# YOUR OBJECTIVE
Your task is to repeat all of the data exactly while excluding the pictures.

# SUPPLIED MATERIAL

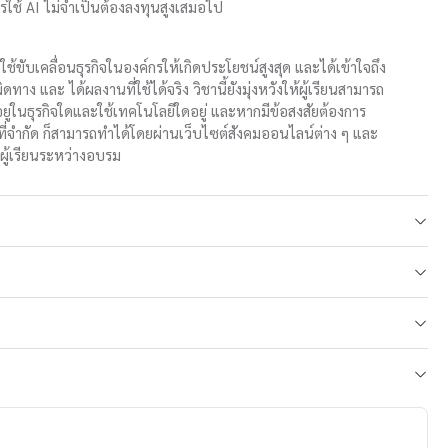
ารใช้ AI ไม่จำเป็นต้องลงทุนสูงเสมอไป
ไปใช้ขับเคลื่อนธุรกิจในองค์กรให้เกิดประโยชน์สูงสุด และได้เข้าใจถึง
ง และ ได้ผลงานที่ใช้ได้จริง วิชานี้ยังมุ่งหวังให้ผู้เรียนสามารถ
นอยู่ในธุรกิจใดและใช้เทคโนโลยีใดอยู่ และหากมีข้อสงสัยต้องการ
่จำกัด ก็สามารถทำได้โดยผ่านเว็บไซต์สังคมออนไลน์ต่าง ๆ และ
ผู้เรียนระหว่างอบรม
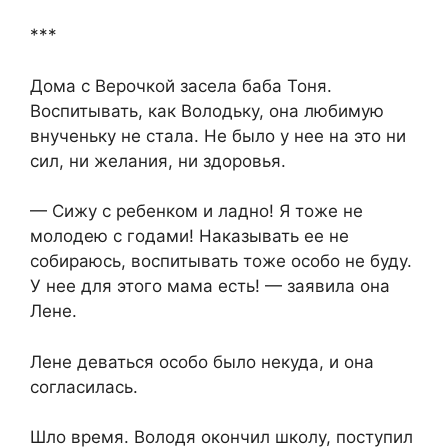
***
Дома с Верочкой засела баба Тоня.
Воспитывать, как Володьку, она любимую
внученьку не стала. Не было у нее на это ни
сил, ни желания, ни здоровья.
— Сижу с ребенком и ладно! Я тоже не
молодею с годами! Наказывать ее не
собираюсь, воспитывать тоже особо не буду.
У нее для этого мама есть! — заявила она
Лене.
Лене деваться особо было некуда, и она
согласилась.
Шло время. Володя окончил школу, поступил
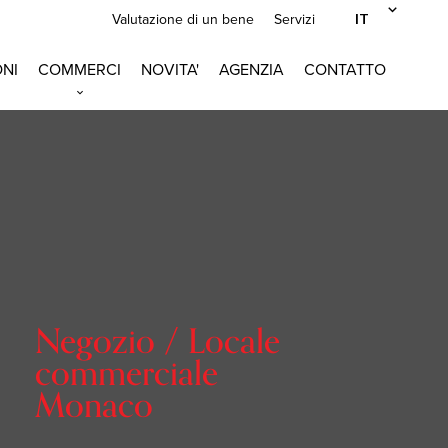
IT
Valutazione di un bene
Servizi
NI
COMMERCI
NOVITA'
AGENZIA
CONTATTO
Negozio / Locale
commerciale
Monaco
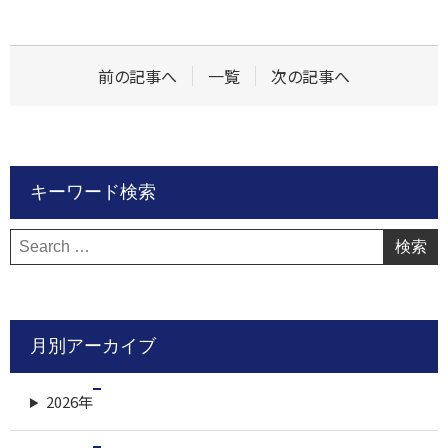
前の記事へ
一覧
次の記事へ
キーワード検索
検
索:
月別アーカイブ
2026年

# RESPONSE TO THIS EXERCISE
ารใช้ AI ไม่จำเป็นต้องลงทุนสูงเสมอไป
ไปใช้ขับเคลื่อนธุรกิจในองค์กรให้เกิดประโยชน์สูงสุด และได้เข้าใจถึง
ง และ ได้ผลงานที่ใช้ได้จริง วิชานี้ยังมุ่งหวังให้ผู้เรียนสามารถ
นอยู่ในธุรกิจใดและใช้เทคโนโลยีใดอยู่ และหากมีข้อสงสัยต้องการ
่จำกัด ก็สามารถทำได้โดยผ่านเว็บไซต์สังคมออนไลน์ต่าง ๆ และ
ผู้เรียนระหว่างอบรม
***
Дома с Верочкой засела баба Тоня.
Воспитывать, как Володьку, она любимую
внученьку не стала. Не было у нее на это ни
сил, ни желания, ни здоровья.
— Сижу с ребенком и ладно! Я тоже не
молодею с годами! Наказывать ее не
собираюсь, воспитывать тоже особо не буду.
У нее для этого мама есть! — заявила она
Лене.
Лене деваться особо было некуда, и она
согласилась.
Шло время. Володя окончил школу, поступил
IT
Valutazione di un bene
Servizi
NI
COMMERCI
NOVITA'
AGENZIA
CONTATTO
Negozio / Locale
commerciale
Monaco
前の記事へ
一覧
次の記事へ
キーワード検索
検
索:
月別アーカイブ
2026年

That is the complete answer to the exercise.